Henrickson had always been just one step behind the carnage. One desecrated grave or headless corpse too late. Finally, he found them, cuffed them, brought them in, won. Then he had become a part of their destruction.
An entire police station destroyed, as though it had been hit by a missile. Everyone inside, dead. One girl tortured, the rest burned or mutilated to the point no one cause of death could be determined. Lila remembered the medical examiner telling her, off the record, that no humans could have done this, no matter how well trained they were. That there was 'something evil surrounding those boys'.
'Fuck this.'
"Get out. All of you. Now." She waited until it was just the three of them, her, Brian, and the tech, left. Her voice was calm and steady with a bite of steel to it. "Sam and Dean Winchester are dead. They have been for years. Agent Henrickson died with them after their apprehension and a minute and a half of video feed isn't going to reverse an official Bureau statement or tarnish a dead agent's name. Is that clear?"
Brian and the tech exchanged glances. She thought they might look a bit wary of her, maybe still a bit spooked by the 'Winchester' sighting. They both nodded in agreement. "Good. Destroy the tape and any backup feeds."
Lila reached forward and pressed a button and the image went black. Without another word, she turned and walked out the door, never looking back.

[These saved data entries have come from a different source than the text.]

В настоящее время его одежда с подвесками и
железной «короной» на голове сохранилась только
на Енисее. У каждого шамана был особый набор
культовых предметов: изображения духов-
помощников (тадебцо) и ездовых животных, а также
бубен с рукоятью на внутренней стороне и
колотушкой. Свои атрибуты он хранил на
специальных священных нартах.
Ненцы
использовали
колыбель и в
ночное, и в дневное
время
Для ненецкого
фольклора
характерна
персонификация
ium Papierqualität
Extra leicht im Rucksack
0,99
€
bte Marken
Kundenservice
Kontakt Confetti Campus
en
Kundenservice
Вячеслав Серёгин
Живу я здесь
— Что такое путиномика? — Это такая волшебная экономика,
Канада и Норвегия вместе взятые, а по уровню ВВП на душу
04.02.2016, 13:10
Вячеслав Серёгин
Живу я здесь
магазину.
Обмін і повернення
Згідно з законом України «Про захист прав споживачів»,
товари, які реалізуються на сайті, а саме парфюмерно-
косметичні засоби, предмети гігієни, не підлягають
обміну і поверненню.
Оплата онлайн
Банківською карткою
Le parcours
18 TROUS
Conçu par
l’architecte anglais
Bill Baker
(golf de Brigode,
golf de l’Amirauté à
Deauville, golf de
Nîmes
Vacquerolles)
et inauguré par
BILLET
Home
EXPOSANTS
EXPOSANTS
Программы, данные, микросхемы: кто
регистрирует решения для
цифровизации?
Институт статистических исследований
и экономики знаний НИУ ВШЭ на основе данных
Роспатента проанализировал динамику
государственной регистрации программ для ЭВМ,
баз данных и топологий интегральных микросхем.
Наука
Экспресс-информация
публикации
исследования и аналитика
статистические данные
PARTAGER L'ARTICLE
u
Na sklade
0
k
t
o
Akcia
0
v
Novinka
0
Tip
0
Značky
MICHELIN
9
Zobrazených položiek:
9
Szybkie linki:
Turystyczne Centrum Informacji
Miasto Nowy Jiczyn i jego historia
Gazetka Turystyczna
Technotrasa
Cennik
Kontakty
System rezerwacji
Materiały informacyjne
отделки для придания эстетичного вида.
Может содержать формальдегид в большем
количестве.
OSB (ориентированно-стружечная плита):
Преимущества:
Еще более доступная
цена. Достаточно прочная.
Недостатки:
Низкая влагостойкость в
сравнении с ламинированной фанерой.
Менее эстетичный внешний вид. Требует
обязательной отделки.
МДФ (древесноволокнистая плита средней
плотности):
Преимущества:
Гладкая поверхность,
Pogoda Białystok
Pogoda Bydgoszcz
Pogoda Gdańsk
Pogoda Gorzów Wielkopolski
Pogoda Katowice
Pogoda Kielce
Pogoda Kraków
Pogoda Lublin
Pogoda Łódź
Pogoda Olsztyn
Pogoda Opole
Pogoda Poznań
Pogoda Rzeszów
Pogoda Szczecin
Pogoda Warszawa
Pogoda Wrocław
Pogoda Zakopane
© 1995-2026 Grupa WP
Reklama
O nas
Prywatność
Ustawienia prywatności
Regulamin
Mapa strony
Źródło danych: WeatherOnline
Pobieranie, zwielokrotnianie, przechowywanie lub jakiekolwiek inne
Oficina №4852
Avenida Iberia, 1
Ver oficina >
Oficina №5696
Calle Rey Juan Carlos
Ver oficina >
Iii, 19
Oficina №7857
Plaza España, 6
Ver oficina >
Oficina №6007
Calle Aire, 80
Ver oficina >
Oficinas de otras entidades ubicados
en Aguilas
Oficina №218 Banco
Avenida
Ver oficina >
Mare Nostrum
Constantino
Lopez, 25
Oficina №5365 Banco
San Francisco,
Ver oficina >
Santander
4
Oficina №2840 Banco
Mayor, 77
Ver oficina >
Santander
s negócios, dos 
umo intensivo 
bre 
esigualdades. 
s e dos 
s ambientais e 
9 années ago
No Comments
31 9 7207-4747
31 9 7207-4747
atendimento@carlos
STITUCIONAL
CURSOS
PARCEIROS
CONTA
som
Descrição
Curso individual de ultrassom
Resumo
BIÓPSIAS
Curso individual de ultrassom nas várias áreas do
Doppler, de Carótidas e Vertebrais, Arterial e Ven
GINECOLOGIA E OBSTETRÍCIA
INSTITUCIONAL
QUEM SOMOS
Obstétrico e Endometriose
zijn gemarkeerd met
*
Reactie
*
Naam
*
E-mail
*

What she had seen in those eyes…there wasn't anything to describe it. Something cold and warning and protective. And those mouthed words…there was no sound, but she swore she could hear the voice in her head. 'Stay away, this is our world. You're not welcome.' Lila knew how people around the Winchesters ended up and she wouldn't be caught up in it like Henrickson had been. Too stubborn to back off and too curious to let them go.
She didn't believe in ghosts or demons, but she knew there were some things you just made a point to avoid. You didn't get in the brother's way and you didn't get between them, there was just no room. Their shared history of fire and blood and the heavy hang of death would have been too much for anyone else to bear anyway. The Winchesters, and whatever war they were fighting, were best left alone.